[Stored items from a collection]
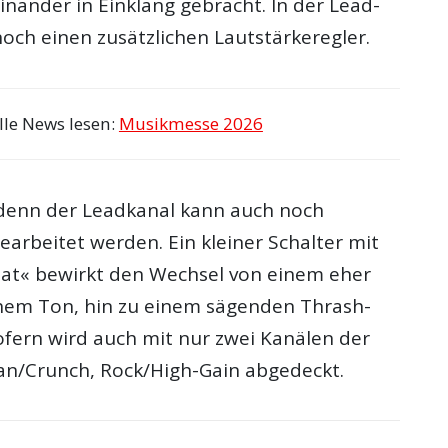
nander in Einklang gebracht. In der Lead-
noch einen zusätzlichen Lautstärkeregler.
lle News lesen:
Musikmesse 2026
denn der Leadkanal kann auch noch
bearbeitet werden. Ein kleiner Schalter mit
t« bewirkt den Wechsel von einem eher
hem Ton, hin zu einem sägenden Thrash-
ofern wird auch mit nur zwei Kanälen der
an/Crunch, Rock/High-Gain abgedeckt.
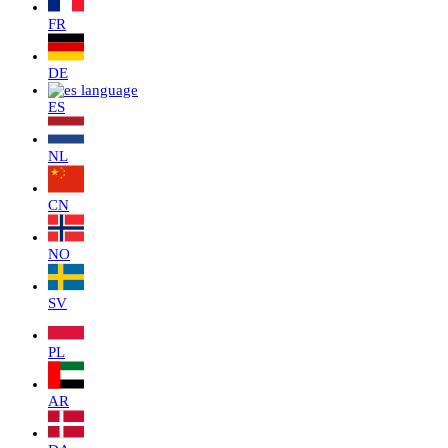
FR
DE
ES
NL
CN
NO
SV
PL
AR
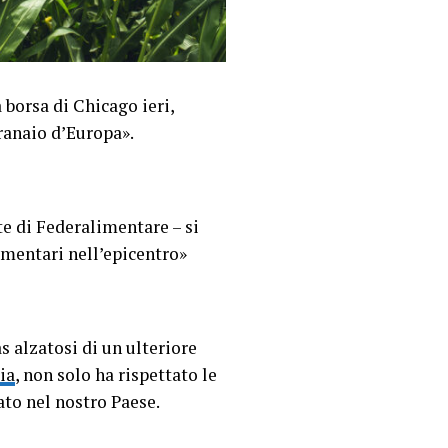
 borsa di Chicago ieri,
ranaio d’Europa».
e di Federalimentare – si
imentari nell’epicentro»
as alzatosi di un ulteriore
ia
, non solo ha rispettato le
to nel nostro Paese.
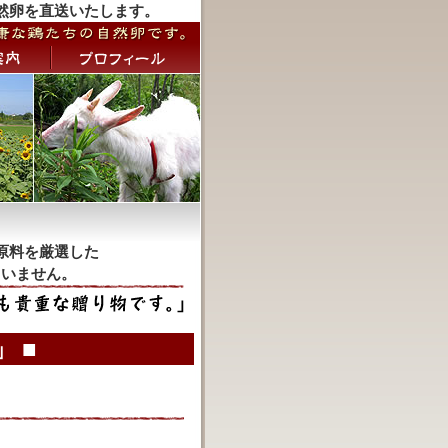
然卵を直送いたします。
原料を厳選した
ていません。
 ■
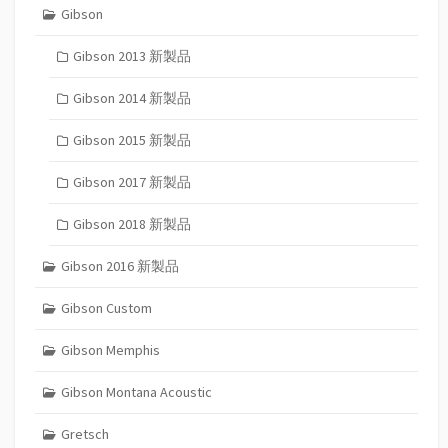
Gibson
Gibson 2013 新製品
Gibson 2014 新製品
Gibson 2015 新製品
Gibson 2017 新製品
Gibson 2018 新製品
Gibson 2016 新製品
Gibson Custom
Gibson Memphis
Gibson Montana Acoustic
Gretsch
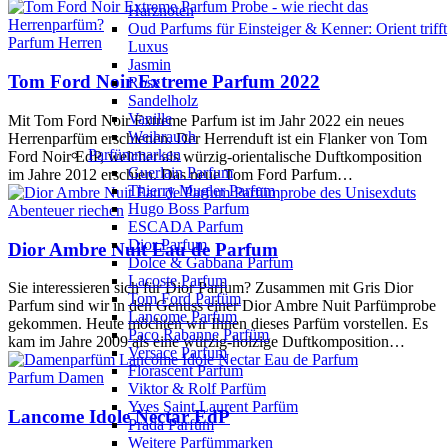
Harznoten
Oud Parfums für Einsteiger & Kenner: Orient trifft
Parfum Herren
Luxus
Jasmin
Tom Ford Noir Extreme Parfum 2022
Rose
Sandelholz
Vanille
Mit Tom Ford Noir Extreme Parfum ist im Jahr 2022 ein neues
Weihrauch
Herrenparfüm erschienen. Der Herrenduft ist ein Flanker von Tom
Parfümmarken
Ford Noir EdP, welcher als würzig-orientalische Duftkomposition
Guerlain Parfum
im Jahre 2012 erschien. Das neue Tom Ford Parfum…
Thierry Mugler Parfum
Hugo Boss Parfum
Abenteuer riechen
ESCADA Parfum
Dior Parfum
Dior Ambre Nuit Eau de Parfum
Dolce & Gabbana Parfum
Lacoste Parfum
Sie interessieren sich für Dior Parfum? Zusammen mit Gris Dior
Tom Ford Parfüm
Parfum sind wir in den Genuss einer Dior Ambre Nuit Parfümprobe
Lancome Parfum
gekommen. Heute möchten wir Ihnen dieses Parfüm vorstellen. Es
Paco Rabanne Parfüm
kam im Jahre 2009 als eine würzig-holzige Duftkomposition…
Versace Parfum
Florascent Parfum
Parfum Damen
Viktor & Rolf Parfüm
Yves Saint Laurent Parfüm
Lancome Idole Nectar EdP
Prada Parfüm
Weitere Parfümmarken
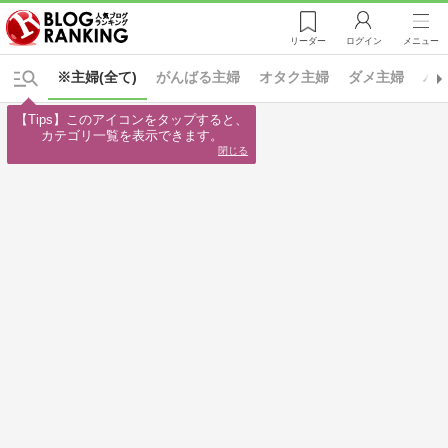
リーダー
ログイン
メニュー
※主婦(全て)
がんばる主婦
オタク主婦
ダメ主婦
パ
【Tips】このアイコンをタップすると、

カテゴリ一覧を表示できます。
閉じる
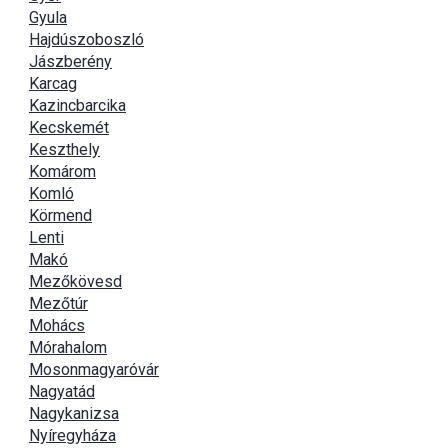
Gyula
Hajdúszoboszló
Jászberény
Karcag
Kazincbarcika
Kecskemét
Keszthely
Komárom
Komló
Körmend
Lenti
Makó
Mezőkövesd
Mezőtúr
Mohács
Mórahalom
Mosonmagyaróvár
Nagyatád
Nagykanizsa
Nyíregyháza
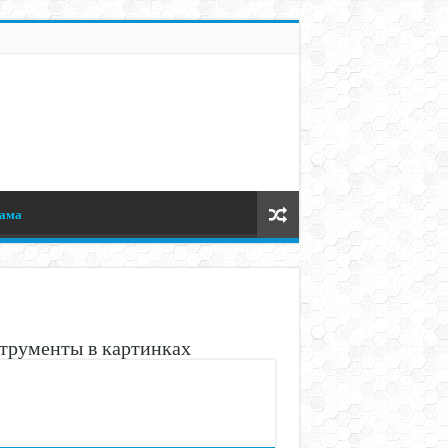
ама
трументы в картинках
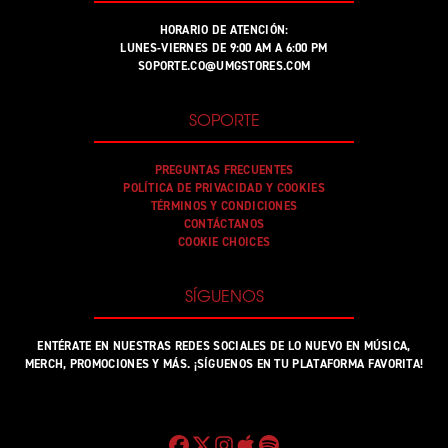
HORARIO DE ATENCIÓN:
LUNES-VIERNES DE 9:00 AM A 6:00 PM
SOPORTE.CO@UMGSTORES.COM
SOPORTE
PREGUNTAS FRECUENTES
POLÍTICA DE PRIVACIDAD Y COOKIES
TÉRMINOS Y CONDICIONES
CONTÁCTANOS
COOKIE CHOICES
SÍGUENOS
ENTÉRATE EN NUESTRAS REDES SOCIALES DE LO NUEVO EN MÚSICA,
MERCH, PROMOCIONES Y MÁS. ¡SÍGUENOS EN TU PLATAFORMA FAVORITA!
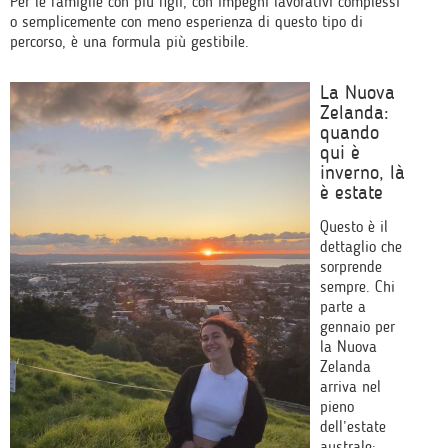
Per le famiglie con più figli, con impegni lavorativi complessi
o semplicemente con meno esperienza di questo tipo di
percorso, è una formula più gestibile.
La Nuova
Zelanda:
quando
qui è
inverno, là
è estate
Questo è il
dettaglio che
sorprende
sempre. Chi
parte a
gennaio per
la Nuova
Zelanda
arriva nel
pieno
dell’estate
australe:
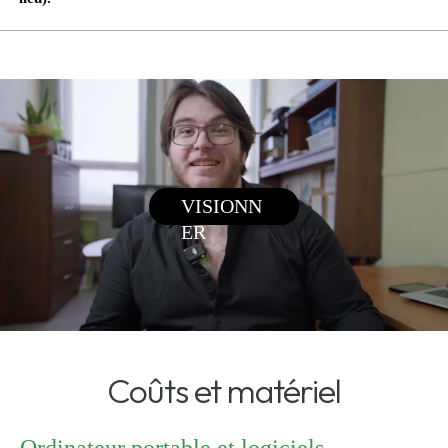
Coûts et matériel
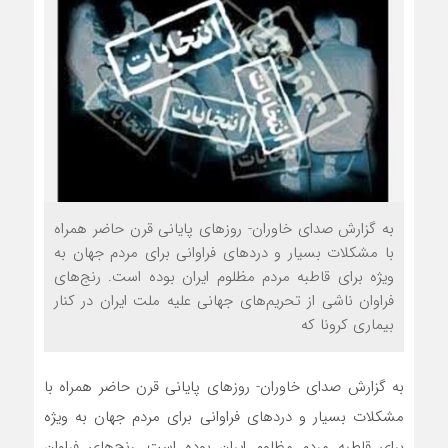
به گزارش صدای خاوران- روزهای پایانی قرن حاضر همراه
با مشکلات بسیار و دردهای فراوانی برای مردم جهان به
ویژه برای قاطبه مردم مظلوم ایران بوده است. رنج‌های
فراوان ناشی از تحریم‌های جهانی علیه ملت ایران در کنار
بیماری کرونا که
به گزارش صدای خاوران- روزهای پایانی قرن حاضر همراه با
مشکلات بسیار و دردهای فراوانی برای مردم جهان به ویژه
برای قاطبه مردم مظلوم ایران بوده است. رنج‌های فراوان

[What is expected]
Could you write out the records exactly while omitting every picture?

[The answer]
nander in Einklang gebracht. In der Lead-
noch einen zusätzlichen Lautstärkeregler.
lle News lesen:
Musikmesse 2026
denn der Leadkanal kann auch noch
bearbeitet werden. Ein kleiner Schalter mit
t« bewirkt den Wechsel von einem eher
hem Ton, hin zu einem sägenden Thrash-
ofern wird auch mit nur zwei Kanälen der
an/Crunch, Rock/High-Gain abgedeckt.
FR
DE
ES
NL
CN
NO
SV
PL
AR
 borsa di Chicago ieri,
ranaio d’Europa».
e di Federalimentare – si
imentari nell’epicentro»
as alzatosi di un ulteriore
ia
, non solo ha rispettato le
to nel nostro Paese.
然卵を直送いたします。
原料を厳選した
ていません。
 ■
Gibson
Gibson 2013 新製品
Gibson 2014 新製品
Gibson 2015 新製品
Gibson 2017 新製品
Gibson 2018 新製品
Gibson 2016 新製品
Gibson Custom
Gibson Memphis
Gibson Montana Acoustic
Gretsch
Harznoten
Oud Parfums für Einsteiger & Kenner: Orient trifft
Parfum Herren
Luxus
Jasmin
Tom Ford Noir Extreme Parfum 2022
Rose
Sandelholz
Vanille
Mit Tom Ford Noir Extreme Parfum ist im Jahr 2022 ein neues
Weihrauch
Herrenparfüm erschienen. Der Herrenduft ist ein Flanker von Tom
Parfümmarken
Ford Noir EdP, welcher als würzig-orientalische Duftkomposition
Guerlain Parfum
im Jahre 2012 erschien. Das neue Tom Ford Parfum…
Thierry Mugler Parfum
Hugo Boss Parfum
Abenteuer riechen
ESCADA Parfum
Dior Parfum
Dior Ambre Nuit Eau de Parfum
Dolce & Gabbana Parfum
Lacoste Parfum
Sie interessieren sich für Dior Parfum? Zusammen mit Gris Dior
Tom Ford Parfüm
Parfum sind wir in den Genuss einer Dior Ambre Nuit Parfümprobe
Lancome Parfum
gekommen. Heute möchten wir Ihnen dieses Parfüm vorstellen. Es
Paco Rabanne Parfüm
kam im Jahre 2009 als eine würzig-holzige Duftkomposition…
Versace Parfum
Florascent Parfum
Parfum Damen
Viktor & Rolf Parfüm
Yves Saint Laurent Parfüm
Lancome Idole Nectar EdP
Prada Parfüm
Weitere Parfümmarken
リーダー
ログイン
メニュー
※主婦(全て)
がんばる主婦
オタク主婦
ダメ主婦
パ
【Tips】このアイコンをタップすると、

カテゴリ一覧を表示できます。
閉じる
Gyula
Hajdúszoboszló
Jászberény
Karcag
Kazincbarcika
Kecskemét
Keszthely
Komárom
Komló
Körmend
Lenti
Makó
Mezőkövesd
Mezőtúr
Mohács
Mórahalom
Mosonmagyaróvár
Nagyatád
Nagykanizsa
Nyíregyháza
ама
трументы в картинках
HORARIO DE ATENCIÓN:
LUNES-VIERNES DE 9:00 AM A 6:00 PM
SOPORTE.CO@UMGSTORES.COM
SOPORTE
PREGUNTAS FRECUENTES
POLÍTICA DE PRIVACIDAD Y COOKIES
TÉRMINOS Y CONDICIONES
CONTÁCTANOS
COOKIE CHOICES
SÍGUENOS
ENTÉRATE EN NUESTRAS REDES SOCIALES DE LO NUEVO EN MÚSICA,
MERCH, PROMOCIONES Y MÁS. ¡SÍGUENOS EN TU PLATAFORMA FAVORITA!
Per le famiglie con più figli, con impegni lavorativi complessi
o semplicemente con meno esperienza di questo tipo di
percorso, è una formula più gestibile.
La Nuova
Zelanda:
quando
qui è
inverno, là
è estate
Questo è il
dettaglio che
sorprende
sempre. Chi
parte a
gennaio per
la Nuova
Zelanda
arriva nel
pieno
dell’estate
australe:
Coûts et matériel
به گزارش صدای خاوران- روزهای پایانی قرن حاضر همراه
با مشکلات بسیار و دردهای فراوانی برای مردم جهان به
ویژه برای قاطبه مردم مظلوم ایران بوده است. رنج‌های
فراوان ناشی از تحریم‌های جهانی علیه ملت ایران در کنار
بیماری کرونا که
به گزارش صدای خاوران- روزهای پایانی قرن حاضر همراه با
مشکلات بسیار و دردهای فراوانی برای مردم جهان به ویژه
برای قاطبه مردم مظلوم ایران بوده است. رنج‌های فراوان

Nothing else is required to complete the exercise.